Clustering actions and mouth shapes in each teaching image to obtain at least two actions and at least two mouth shapes;

dividing at least one action into an active action set and dividing at least one action into an inactive action set; and, at least one of the mouth shapes is divided into an active mouth shape set and at least one of the mouth shapes is divided into an inactive mouth shape set.

8. An intelligent processing device for teaching video, comprising:

the action mouth shape processing module is used for respectively processing action types and mouth shapes of teaching images in the teaching video to obtain action type processing results and mouth shape type processing results of the teaching images; the action type is effective action or ineffective action; the mouth shape type is an effective mouth shape or an ineffective mouth shape;

the cross checking module is used for carrying out cross checking on at least two of the language form processing result, the action type processing result and the mouth shape type processing result so as to obtain a teaching video processing result;

Wherein, the cross-checking module includes:

9. The apparatus of claim 8, wherein the linguistic form processing results comprise a set of spoken words and a set of written words; the action type processing result comprises an invalid action set and an effective action set; the mouth shape type processing results include an invalid mouth shape set and a valid mouth shape set.

10. The apparatus of claim 9, wherein the verification unit is specifically configured to:

11. The device according to claim 9, wherein the alignment unit is specifically configured to:

12. The apparatus of claim 8, wherein the language form processing module comprises:

13. The apparatus of claim 12, wherein the spoken word dictionary is determined from historical teaching audio of a user to which the teaching video belongs.

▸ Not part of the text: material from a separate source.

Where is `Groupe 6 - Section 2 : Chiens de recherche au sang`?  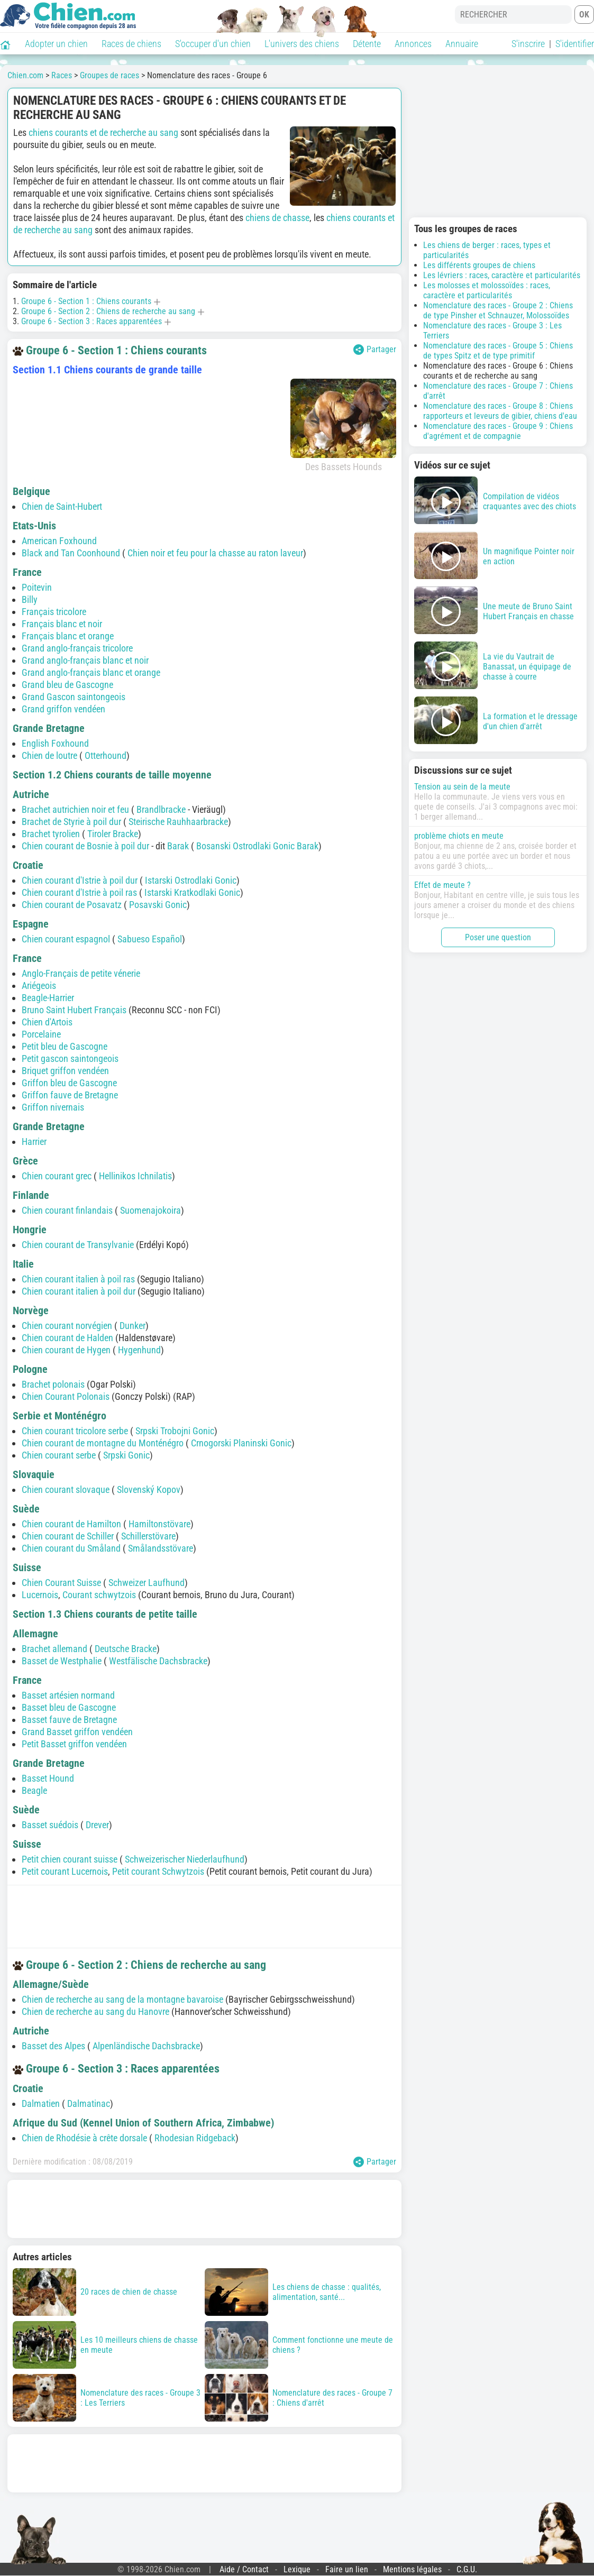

14. The apparatus of claim 8, wherein the action profile processing module comprises:

15. An electronic device, comprising:

at least one processor; and

a memory communicatively coupled to the at least one processor; wherein,

The memory stores instructions executable by the at least one processor to enable the at least one processor to perform the method of any one of claims 1-7.

16. A non-transitory computer readable storage medium storing computer instructions for causing the computer to perform the method of any one of claims 1-7.